Insulated concrete forms (ICFs) contribute significantly to the quest for a NetZero home, a residence that produces as much energy as it consumes. NetZero designs rely on two key components, 1) the use of renewable energy on-site, and 2) excellent insulation.
On March 27, 2017, the Insulating Concrete Forms Manufacturers Association (ICFMA) released findings of an accredited study comparing the energy efficiency of traditional 2” x 6” wood cavity walls and ICF walls. The ICFMA is a non-profit trade association founded in 2014. Its North American membership includes ICF manufacturers who promote the advantages of ICF construction.
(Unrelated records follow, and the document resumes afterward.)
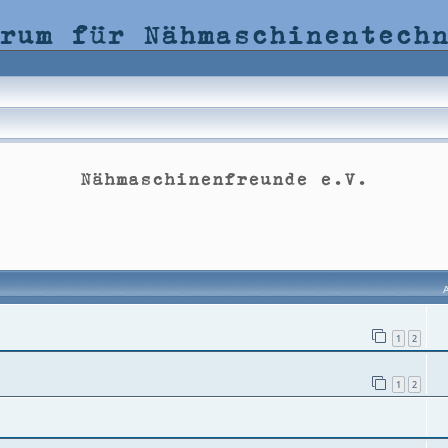
rum für Nähmaschinentech
Nähmaschinenfreunde e.V.
he
1
2
1
2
CLEB Laboratories was commissioned to conduct the study. It is a UL company with primary offices in Ottawa, New York, Montreal, Chicago, Truro and Quebec City. The ICF study represents the first in a series of planned whole wall thermal studies. It is the very first time a SCC & ISO-accredited testing facility comprehensively tested these two wall assemblies side-by-side.
Researchers compared the performance of a standard 2” X 6” insulated wood cavity wall with a standard 6-inch ICF wall. The study was commissioned in part to respond to an ongoing desire for definitive proof that ICF walls produce significant energy savings and increased R-values.
- The ICF wall reduced energy usage 60 percent compared to the wood cavity wall.
- The effective R-value of the ICF wall was 58 percent greater than that of the traditional 2” X 6” stud wall.
- The superior thermal mass of the ICF wall may save $140 to $190 per month in electricity costs in extremely cold weather.
This research clearly demonstrates how ICF construction can significantly reduce energy use, a critical component in the pursuit of NetZero performance.